What are the diamond stones? How do they wear and would you level them if at all?


----------



## JBroida (Feb 10, 2016)

keithsaltydog said:


> What are the diamond stones? How do they wear and would you level them if at all?



here's a link that will lead you to more info about them (and other links that would do the same):
http://www.kitchenknifeforums.com/s...tone-Set-Group-Buy-Nov-2015?highlight=diamond


----------



## Keith Sinclair (Feb 10, 2016)

Thanks Jon never caught that early thread. Somehow cannot imagine sharpening a Yanagiba & the delicate backside burr removal on a diamond stone. Like the 6K S&G or the 8K Gesshin soaker for that.
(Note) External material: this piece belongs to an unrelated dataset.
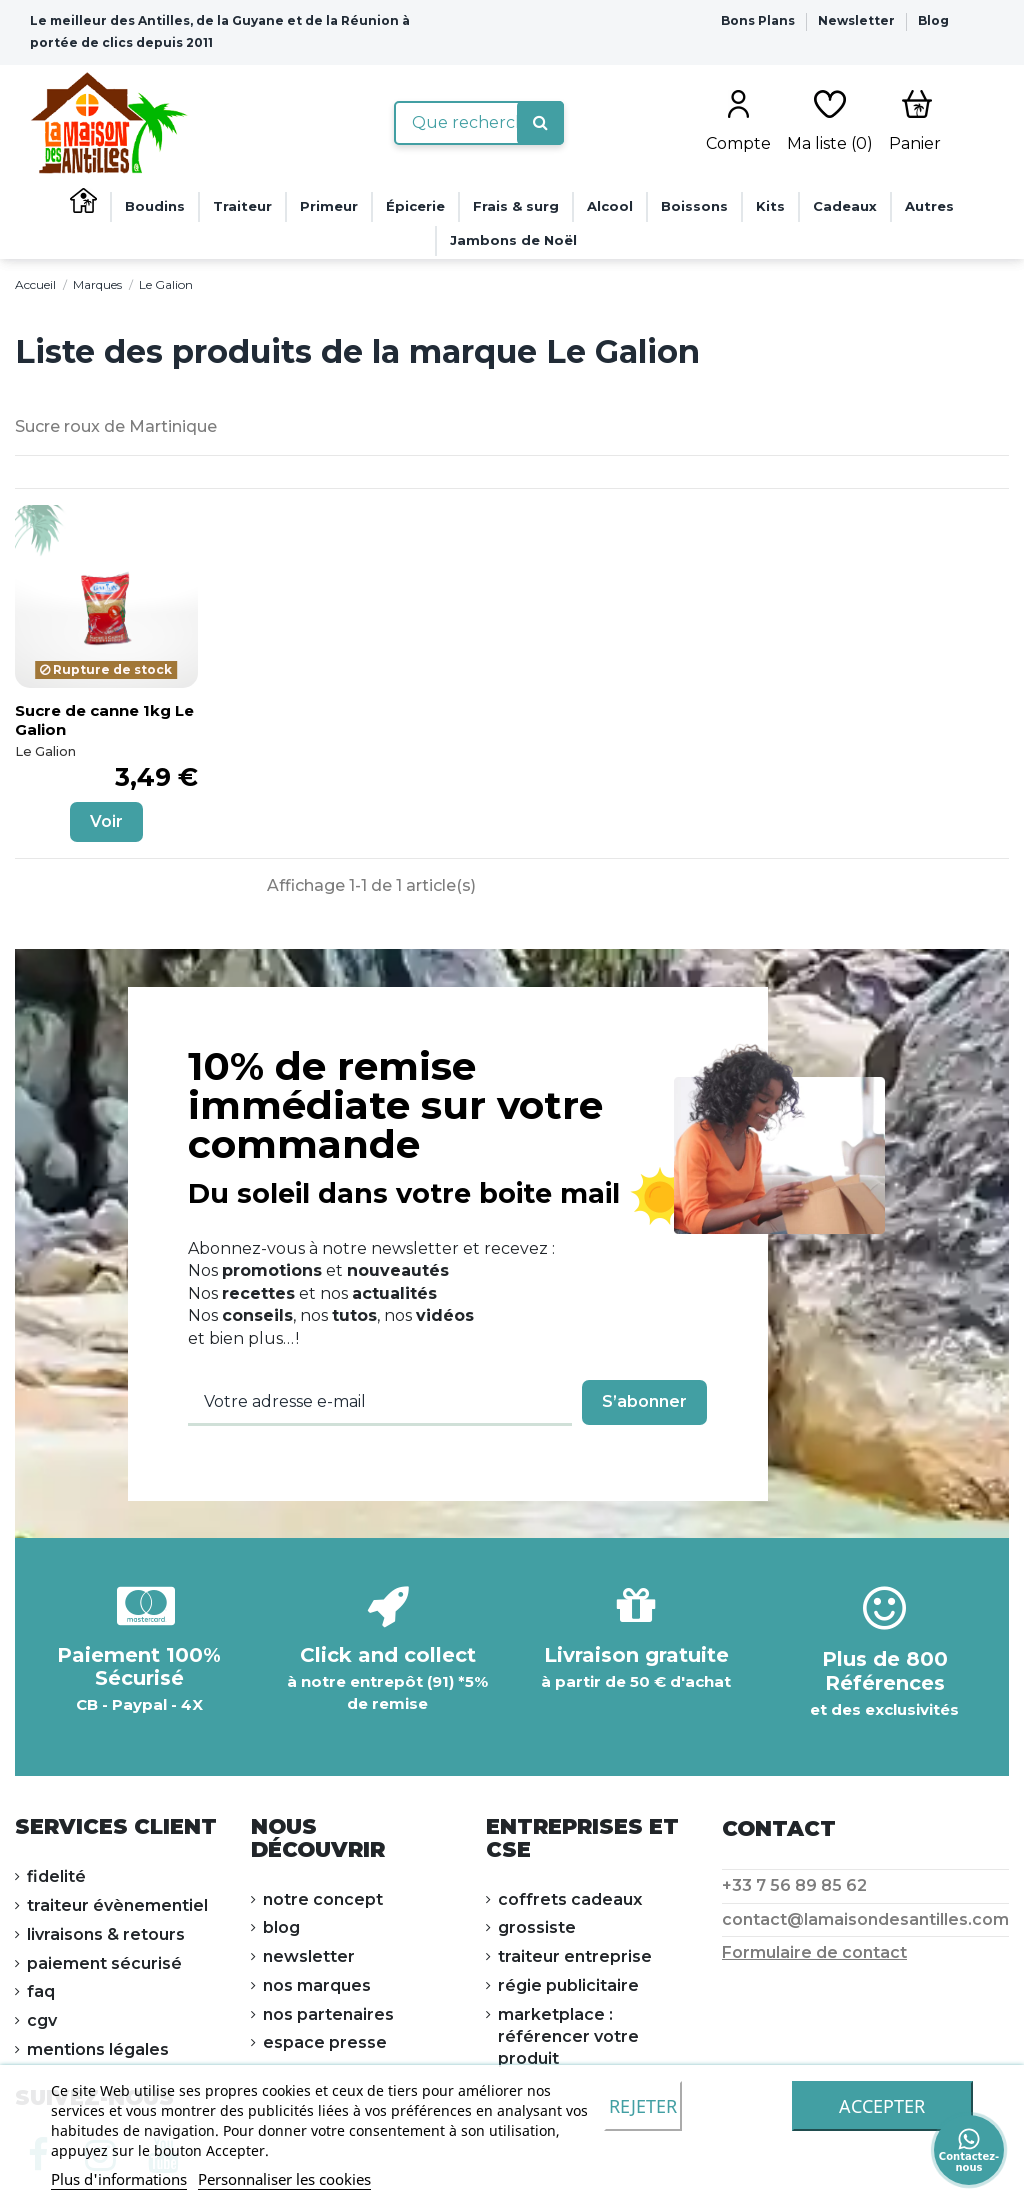 The width and height of the screenshot is (1024, 2205). What do you see at coordinates (865, 1919) in the screenshot?
I see `contact@lamaisondesantilles.com` at bounding box center [865, 1919].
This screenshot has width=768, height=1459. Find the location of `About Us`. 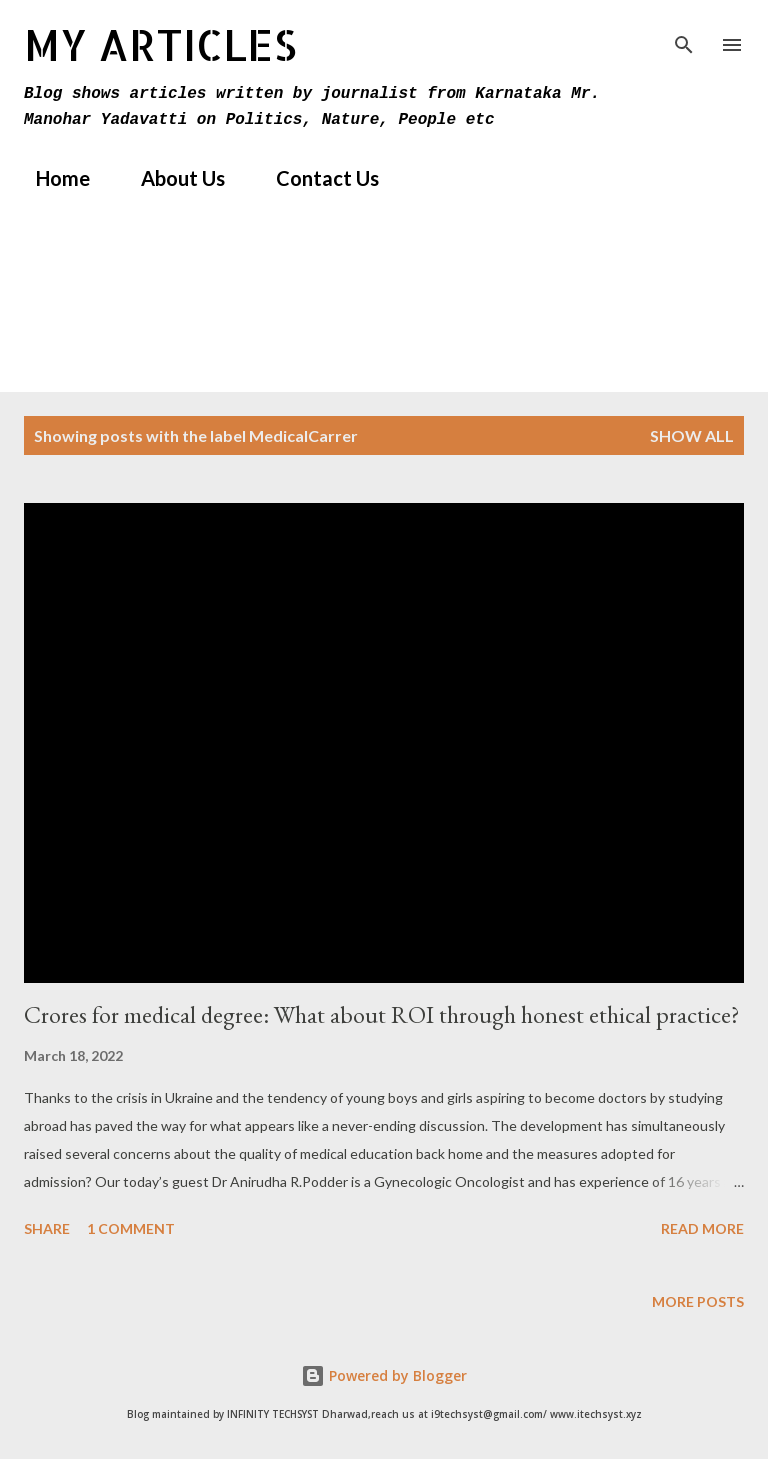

Both of these stones hardly dish at all of coarse they are not used as much as the medium stones. Since I mostly wear out medium stones a one K diamond would be worth a look when they come back in stock.


----------



## JBroida (Feb 10, 2016)

i use the 6k from this set for uraoshi quite a bit actually... but i prefer other stones for the front of single bevel knives. That doesnt mean i havent sharpened single bevel knives with just this set before, but i always find that i want more contrast when i'm done.


----------



## Keith Sinclair (Feb 10, 2016)

Think my polishing stones will last longer than I will. Have a Kitayama 8K not willing to part with either. If you are willing to sell just the 1K I would be interested.


----------



## Keith Sinclair (Feb 10, 2016)

Talking about contrast with the soft iron, have gotten use from that Gesshin Jinzo Aoto have used on my SB yanagiba, Usuba, and Deba. Have also used it to spiff up others well used yanagiba's. Like the look when I oil the blades becomes darker.


----------



## CrisAnderson27 (Feb 10, 2016)

Jon, I know you've been asked this probably a time or twenty...but is there any chance you'll be offering them in singles? As you know I used Ferry's for awhile. I loved them both, but the 1k (once broken in a bit lol) makes an excellent foundation stone for razor honing. It does everything you could ask of a bevel setter in half the strokes...and leaves a more consistent finish to boot. If not, I may just order them both and find a buyer for the 6k lol, but it would be nice not to have to do that if it doesn't put you out.


----------



## malexthekid (Feb 10, 2016)

Cris did you by any chance try the 6k in your razor honing sequence?


----------



## chinacats (Feb 10, 2016)

Not to speak for Jon but he has the solo stones listed (though out of stock) on his website.


----------



## JBroida (Feb 10, 2016)

yup... see here:
https://www.japaneseknifeimports.com/search?type=product&q=diamond+stone


----------



## CrisAnderson27 (Feb 10, 2016)

Thanks guys! I did miss that .

Alex...I did. But like I said...they seem to need a break in period before they really get into their groove...so the 6k didn't really fit in the spot you would assume. Also, and this is just my experience...I go straight from the 1k to my finisher (Apache Black Gila) without issue...so messing with in between stones is sort of counter productive time wise lol.


----------



## malexthekid (Feb 10, 2016)

Thanks Cris.


----------



## Nomo4me (Feb 12, 2016)

Jon do you accept pre-payment on OoS items like this?


----------



## JBroida (Feb 12, 2016)

Nomo4me said:


> Jon do you accept pre-payment on OoS items like this?



nope... sorry. We generally done accept pre-payment for anything.


----------



## Nomo4me (Feb 12, 2016)

OK thanks.


----------



## JBroida (Mar 11, 2016)

We've got these all back in stock now... see here:
https://www.japaneseknifeimports.com/search?type=product&q=diamond+stone


----------



## Nomo4me (Mar 12, 2016)

Ordered the set an hour ago. Looking fwd to using them. 



JBroida said:


> We've got these all back in stock now... see here:
> https://www.japaneseknifeimports.com/search?type=product&q=diamond+stone


----------



## skewed (Mar 12, 2016)

Nomo4me said:


> Ordered the set an hour ago. Looking fwd to using them.



Just grabbed a set also. Really excited to check these out.

Thanks Jon!


----------